■ Information supplied:
......

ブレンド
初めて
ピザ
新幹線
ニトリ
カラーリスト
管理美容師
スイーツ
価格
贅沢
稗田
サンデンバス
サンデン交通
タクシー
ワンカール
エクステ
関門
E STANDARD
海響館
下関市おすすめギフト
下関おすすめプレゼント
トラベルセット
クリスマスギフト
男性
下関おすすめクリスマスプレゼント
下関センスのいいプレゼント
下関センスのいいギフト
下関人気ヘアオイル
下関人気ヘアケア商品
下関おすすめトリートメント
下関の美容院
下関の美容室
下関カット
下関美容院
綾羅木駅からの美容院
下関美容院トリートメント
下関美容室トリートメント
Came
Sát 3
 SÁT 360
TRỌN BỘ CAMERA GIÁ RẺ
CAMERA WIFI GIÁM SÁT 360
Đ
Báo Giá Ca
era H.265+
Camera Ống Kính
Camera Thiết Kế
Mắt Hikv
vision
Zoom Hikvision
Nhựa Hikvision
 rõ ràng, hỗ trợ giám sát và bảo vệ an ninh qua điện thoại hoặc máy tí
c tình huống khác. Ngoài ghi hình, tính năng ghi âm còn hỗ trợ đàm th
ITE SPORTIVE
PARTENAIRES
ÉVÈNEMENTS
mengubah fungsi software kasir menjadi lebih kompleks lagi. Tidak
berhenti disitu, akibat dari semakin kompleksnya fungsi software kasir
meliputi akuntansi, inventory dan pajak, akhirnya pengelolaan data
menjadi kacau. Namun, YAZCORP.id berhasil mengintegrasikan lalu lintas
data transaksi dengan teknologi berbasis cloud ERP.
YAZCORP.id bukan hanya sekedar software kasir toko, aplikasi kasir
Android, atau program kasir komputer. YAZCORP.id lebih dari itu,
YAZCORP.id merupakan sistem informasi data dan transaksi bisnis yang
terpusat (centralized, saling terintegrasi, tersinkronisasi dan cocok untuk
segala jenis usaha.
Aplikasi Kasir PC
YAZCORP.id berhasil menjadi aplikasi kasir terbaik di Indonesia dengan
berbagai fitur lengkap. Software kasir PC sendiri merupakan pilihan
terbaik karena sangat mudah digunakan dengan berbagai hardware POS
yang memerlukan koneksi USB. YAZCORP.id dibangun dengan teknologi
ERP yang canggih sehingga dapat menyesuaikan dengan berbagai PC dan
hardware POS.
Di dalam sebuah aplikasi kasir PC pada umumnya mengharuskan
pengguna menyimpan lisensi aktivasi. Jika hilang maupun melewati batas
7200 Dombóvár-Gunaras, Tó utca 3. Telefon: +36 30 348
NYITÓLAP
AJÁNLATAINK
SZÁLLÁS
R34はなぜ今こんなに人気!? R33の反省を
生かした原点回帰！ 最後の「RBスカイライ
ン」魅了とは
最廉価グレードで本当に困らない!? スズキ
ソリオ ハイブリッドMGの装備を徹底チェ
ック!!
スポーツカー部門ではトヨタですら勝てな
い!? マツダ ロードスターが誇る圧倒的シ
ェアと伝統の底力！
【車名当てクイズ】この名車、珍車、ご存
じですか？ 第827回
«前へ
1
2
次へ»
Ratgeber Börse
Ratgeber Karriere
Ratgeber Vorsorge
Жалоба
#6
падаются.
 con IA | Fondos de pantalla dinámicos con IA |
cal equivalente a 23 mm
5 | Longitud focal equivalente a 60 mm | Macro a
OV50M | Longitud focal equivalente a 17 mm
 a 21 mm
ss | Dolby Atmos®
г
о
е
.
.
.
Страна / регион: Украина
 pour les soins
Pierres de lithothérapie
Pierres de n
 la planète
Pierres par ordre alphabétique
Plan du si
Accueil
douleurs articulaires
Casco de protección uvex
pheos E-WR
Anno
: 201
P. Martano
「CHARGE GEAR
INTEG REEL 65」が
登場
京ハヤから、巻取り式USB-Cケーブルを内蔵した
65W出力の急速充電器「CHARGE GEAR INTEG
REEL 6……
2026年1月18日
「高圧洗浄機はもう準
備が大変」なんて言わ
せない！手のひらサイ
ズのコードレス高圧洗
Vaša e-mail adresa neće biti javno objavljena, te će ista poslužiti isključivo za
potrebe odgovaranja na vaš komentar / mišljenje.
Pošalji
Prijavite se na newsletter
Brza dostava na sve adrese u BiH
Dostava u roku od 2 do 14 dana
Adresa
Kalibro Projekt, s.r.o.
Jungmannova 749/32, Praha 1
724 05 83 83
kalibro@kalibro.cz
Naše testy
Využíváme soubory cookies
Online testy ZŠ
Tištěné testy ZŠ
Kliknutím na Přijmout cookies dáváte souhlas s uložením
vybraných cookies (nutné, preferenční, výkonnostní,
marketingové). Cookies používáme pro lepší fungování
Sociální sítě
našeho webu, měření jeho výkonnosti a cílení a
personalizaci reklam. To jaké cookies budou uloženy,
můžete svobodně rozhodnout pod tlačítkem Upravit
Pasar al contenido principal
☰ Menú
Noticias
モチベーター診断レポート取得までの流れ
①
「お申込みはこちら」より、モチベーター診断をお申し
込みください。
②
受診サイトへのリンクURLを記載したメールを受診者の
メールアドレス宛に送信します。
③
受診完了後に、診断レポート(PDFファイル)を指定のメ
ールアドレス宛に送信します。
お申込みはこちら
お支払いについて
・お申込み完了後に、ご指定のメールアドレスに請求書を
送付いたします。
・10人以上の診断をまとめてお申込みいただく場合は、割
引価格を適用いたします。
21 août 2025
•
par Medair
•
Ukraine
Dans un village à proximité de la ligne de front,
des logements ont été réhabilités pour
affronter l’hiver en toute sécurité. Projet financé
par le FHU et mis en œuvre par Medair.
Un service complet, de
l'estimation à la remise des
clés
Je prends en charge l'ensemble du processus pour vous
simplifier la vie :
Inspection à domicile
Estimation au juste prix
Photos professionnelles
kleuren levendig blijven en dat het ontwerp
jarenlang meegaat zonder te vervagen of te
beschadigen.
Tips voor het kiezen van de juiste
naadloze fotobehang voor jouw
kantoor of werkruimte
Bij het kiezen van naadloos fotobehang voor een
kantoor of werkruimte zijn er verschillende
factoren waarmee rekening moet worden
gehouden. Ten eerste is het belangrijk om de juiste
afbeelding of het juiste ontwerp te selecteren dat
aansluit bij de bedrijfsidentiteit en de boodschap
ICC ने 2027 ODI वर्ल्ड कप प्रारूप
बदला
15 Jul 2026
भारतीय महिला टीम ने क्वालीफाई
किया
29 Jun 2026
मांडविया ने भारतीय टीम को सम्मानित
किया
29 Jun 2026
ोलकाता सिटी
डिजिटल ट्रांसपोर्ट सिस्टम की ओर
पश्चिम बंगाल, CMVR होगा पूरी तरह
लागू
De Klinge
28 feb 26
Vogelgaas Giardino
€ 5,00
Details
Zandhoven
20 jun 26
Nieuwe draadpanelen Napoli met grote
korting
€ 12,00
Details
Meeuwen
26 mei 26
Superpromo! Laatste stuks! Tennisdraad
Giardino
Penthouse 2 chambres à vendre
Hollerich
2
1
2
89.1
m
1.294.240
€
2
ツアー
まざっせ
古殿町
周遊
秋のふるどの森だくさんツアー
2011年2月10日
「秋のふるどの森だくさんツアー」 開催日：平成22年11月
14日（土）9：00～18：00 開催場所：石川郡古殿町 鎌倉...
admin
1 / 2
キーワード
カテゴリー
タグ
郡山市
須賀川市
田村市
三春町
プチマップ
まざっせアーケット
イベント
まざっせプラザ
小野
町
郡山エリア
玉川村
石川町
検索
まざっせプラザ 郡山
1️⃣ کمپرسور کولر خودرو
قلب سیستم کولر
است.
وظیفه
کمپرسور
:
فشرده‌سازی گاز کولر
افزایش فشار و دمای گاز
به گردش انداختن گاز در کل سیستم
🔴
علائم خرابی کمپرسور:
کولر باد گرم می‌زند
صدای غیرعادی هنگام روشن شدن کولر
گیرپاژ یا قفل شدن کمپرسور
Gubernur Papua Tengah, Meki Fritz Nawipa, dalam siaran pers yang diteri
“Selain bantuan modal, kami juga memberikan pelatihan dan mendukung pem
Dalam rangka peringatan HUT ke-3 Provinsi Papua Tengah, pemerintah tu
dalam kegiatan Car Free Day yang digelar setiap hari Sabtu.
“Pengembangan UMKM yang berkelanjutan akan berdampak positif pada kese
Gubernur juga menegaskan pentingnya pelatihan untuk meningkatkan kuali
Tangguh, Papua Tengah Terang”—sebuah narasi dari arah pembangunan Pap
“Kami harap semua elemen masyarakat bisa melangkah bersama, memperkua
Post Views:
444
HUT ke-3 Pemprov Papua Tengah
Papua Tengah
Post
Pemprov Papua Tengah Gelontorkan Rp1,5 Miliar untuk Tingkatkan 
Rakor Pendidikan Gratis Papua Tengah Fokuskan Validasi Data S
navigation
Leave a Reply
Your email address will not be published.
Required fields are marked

......

■ Problem description: Leave out every line ahead of the one containing "گیرپاژ یا قفل شدن کمپرسور" and print the rest of the listing exactly.

■ Answer to this task:
گیرپاژ یا قفل شدن کمپرسور
Gubernur Papua Tengah, Meki Fritz Nawipa, dalam siaran pers yang diteri
“Selain bantuan modal, kami juga memberikan pelatihan dan mendukung pem
Dalam rangka peringatan HUT ke-3 Provinsi Papua Tengah, pemerintah tu
dalam kegiatan Car Free Day yang digelar setiap hari Sabtu.
“Pengembangan UMKM yang berkelanjutan akan berdampak positif pada kese
Gubernur juga menegaskan pentingnya pelatihan untuk meningkatkan kuali
Tangguh, Papua Tengah Terang”—sebuah narasi dari arah pembangunan Pap
“Kami harap semua elemen masyarakat bisa melangkah bersama, memperkua
Post Views:
444
HUT ke-3 Pemprov Papua Tengah
Papua Tengah
Post
Pemprov Papua Tengah Gelontorkan Rp1,5 Miliar untuk Tingkatkan 
Rakor Pendidikan Gratis Papua Tengah Fokuskan Validasi Data S
navigation
Leave a Reply
Your email address will not be published.
Required fields are marked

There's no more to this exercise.